»»

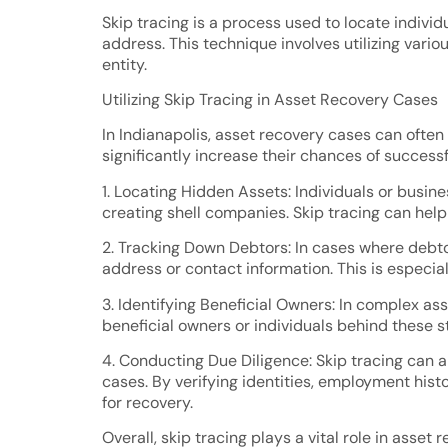
Skip tracing is a process used to locate indiv
address. This technique involves utilizing vari
entity.
Utilizing Skip Tracing in Asset Recovery Cases
In Indianapolis, asset recovery cases can often
significantly increase their chances of success
1. Locating Hidden Assets: Individuals or busin
creating shell companies. Skip tracing can hel
2. Tracking Down Debtors: In cases where debtor
address or contact information. This is especial
3. Identifying Beneficial Owners: In complex asse
beneficial owners or individuals behind these s
4. Conducting Due Diligence: Skip tracing can a
cases. By verifying identities, employment hist
for recovery.
Overall, skip tracing plays a vital role in asset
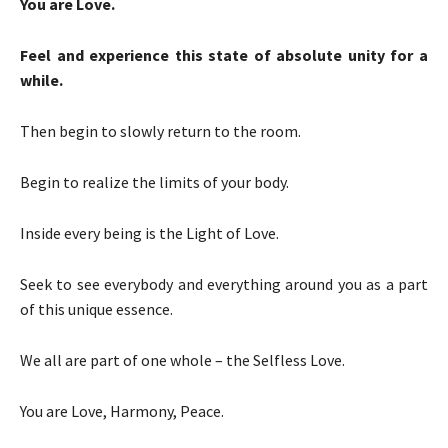
You are Love.
Feel and experience this state of absolute unity for a
while.
Then begin to slowly return to the room.
Begin to realize the limits of your body.
Inside every being is the Light of Love.
Seek to see everybody and everything around you as a part
of this unique essence.
We all are part of one whole – the Selfless Love.
You are Love, Harmony, Peace.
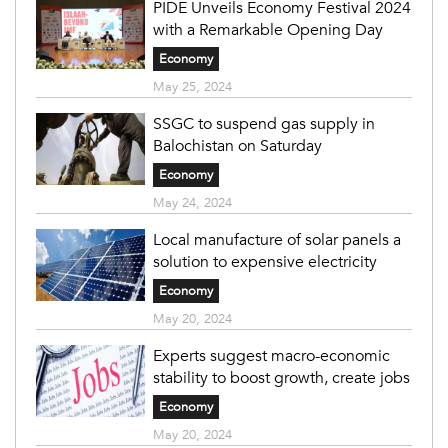
PIDE Unveils Economy Festival 2024
with a Remarkable Opening Day
Economy
May 25, 2024
SSGC to suspend gas supply in
Balochistan on Saturday
Economy
May 24, 2024
Local manufacture of solar panels a
solution to expensive electricity
Economy
May 20, 2024
Experts suggest macro-economic
stability to boost growth, create jobs
Economy
May 20, 2024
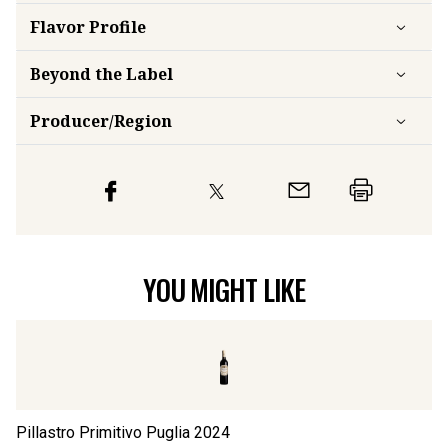
Flavor
Profile
Beyond the Label
Producer/Region
YOU MIGHT LIKE
Pillastro Primitivo Puglia
2024
Pi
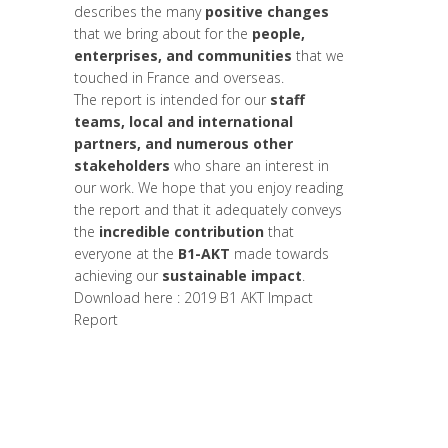
describes the many
positive changes
that we bring about for the
people,
enterprises, and communities
that we
touched in France and overseas.
The report is intended for our
staff
teams, local and international
partners, and numerous other
stakeholders
who share an interest in
our work. We hope that you enjoy reading
the report and that it adequately conveys
the
incredible contribution
that
everyone at the
B1-AKT
made towards
achieving our
sustainable impact
.
Download here :
2019 B1 AKT Impact
Report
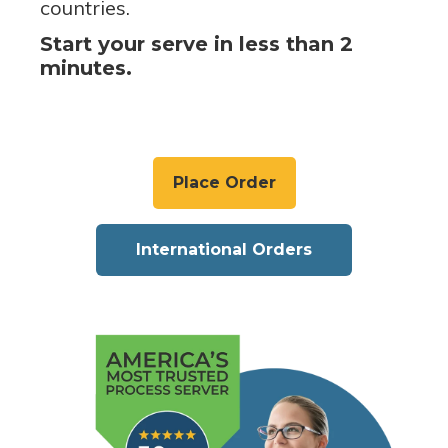
countries.
Start your serve in less than 2
minutes.
Place Order
International Orders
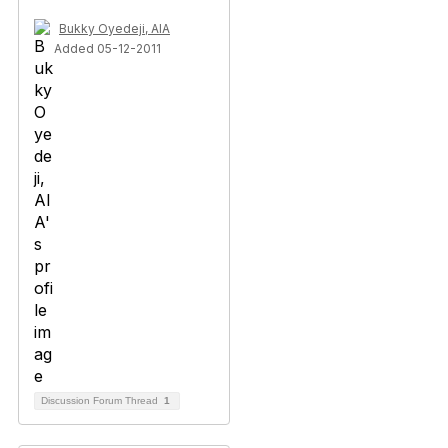
Bukky Oyedeji, AIA
Added 05-12-2011
Discussion Forum Thread
1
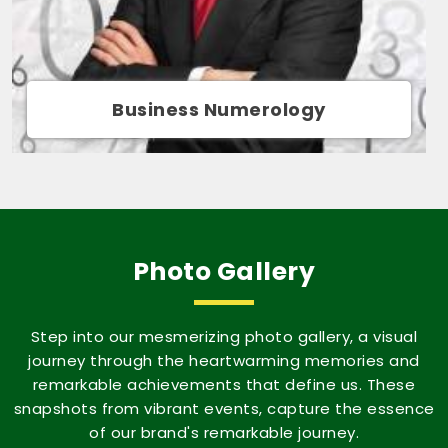
Movie Name Numerology
Photo Gallery
Step into our mesmerizing photo gallery, a visual
journey through the heartwarming memories and
remarkable achievements that define us. These
snapshots from vibrant events, capture the essence
of our brand's remarkable journey.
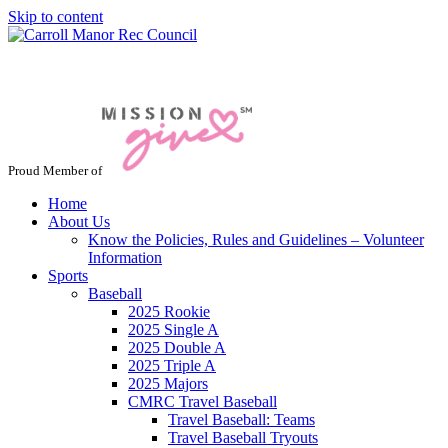
Skip to content
Jacksonville / Phoenix, Maryland
Proud Member of
Home
About Us
Know the Policies, Rules and Guidelines – Volunteer
Information
Sports
Baseball
2025 Rookie
2025 Single A
2025 Double A
2025 Triple A
2025 Majors
CMRC Travel Baseball
Travel Baseball: Teams
Travel Baseball Tryouts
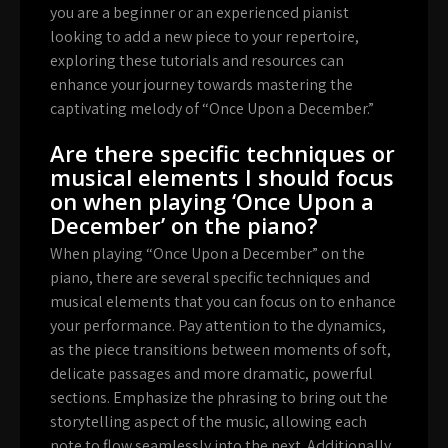
you are a beginner or an experienced pianist
looking to add a new piece to your repertoire,
exploring these tutorials and resources can
enhance your journey towards mastering the
captivating melody of “Once Upon a December.”
Are there specific techniques or
musical elements I should focus
on when playing ‘Once Upon a
December’ on the piano?
When playing “Once Upon a December” on the
piano, there are several specific techniques and
musical elements that you can focus on to enhance
your performance. Pay attention to the dynamics,
as the piece transitions between moments of soft,
delicate passages and more dramatic, powerful
sections. Emphasize the phrasing to bring out the
storytelling aspect of the music, allowing each
note to flow seamlessly into the next. Additionally,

««

**About this task:** The answer must be every line from the records above that contains the word "into", copied out.

**Answer:**
Step into our mesmerizing photo gallery, a visual
note to flow seamlessly into the next. Additionally,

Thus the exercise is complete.